If this had been an assignment for Val, she’d be out in an hour. As soon as someone even hinted they knew she was a mole, she was gone, back to the warehouse on the docks, back to the safety of her mothers.

Safety. She winced. She’d never see that warehouse again. Even if she could get out of the Citadel, she wouldn’t go back to Val and Mari. It hurt too much.

A soft flurry of voices, Gabe’s and Bastian’s both, fluttering around her ears like moths around a candle wick. Genteel apologies that fooled no one, acceptances of such that could be carved from ice. Gabe’s hand on her elbow, leading her away, I think my cousin could do with some rest.
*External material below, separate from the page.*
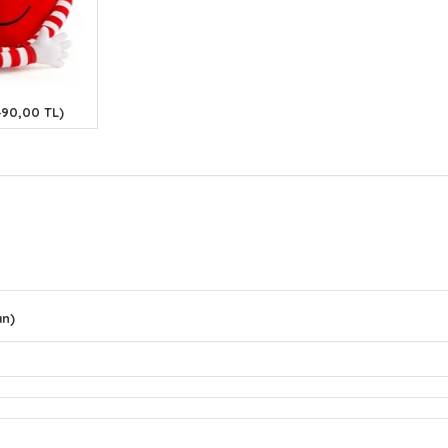
490,00 TL)
ın)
As they approached the entrance to the stables, Lore looked back over her shoulder. Horse stared at her, slashed neck rubbing against the wood of his stall door, grating against dead muscle and bone. Bastian stood next to the undead beast, watching.

He caught Lore’s eye. He smiled.

 

 

Gabe sat on the couch, hunched over folded arms. “He knows something.”

“He does.” Lore paced back and forth behind the couch, a fingernail clamped between her teeth. She’d shaken off her shock as Gabe led her through the forest, the gardens, the labyrinthine corridors of the Citadel to their suite. The shock was still there, and the fear, but she’d managed to smother it under a burning layer of fury. “Nothing like confirmation via dead horse.”

Disgust twisted Gabe’s face as he shook his head. “How in all the myriad hells is that horse still… still…”

“Walking?” Cold seized the back of her neck, as if someone had laid their freezing palm on her skin. “Acting like it’s alive?”

“It’s not someone else channeling,” Gabe said. “I’d be able to tell. We’d be able to tell. Wouldn’t we?”

Lore shrugged nervously, still pacing. He was right, as far as she knew—the few times she’d been around one of the Presque Mort when they were channeling Mortem, it’d felt like an uncomfortable pull in her veins, as if her blood had coagulated and her heart hadn’t caught up to the fact. It was hard to miss.

Her teeth broke through her nail, sending a wave of pain shooting up into her gums. She cursed lightly, frowned at the now-jagged nail. “Yes, we’d be able to feel it.”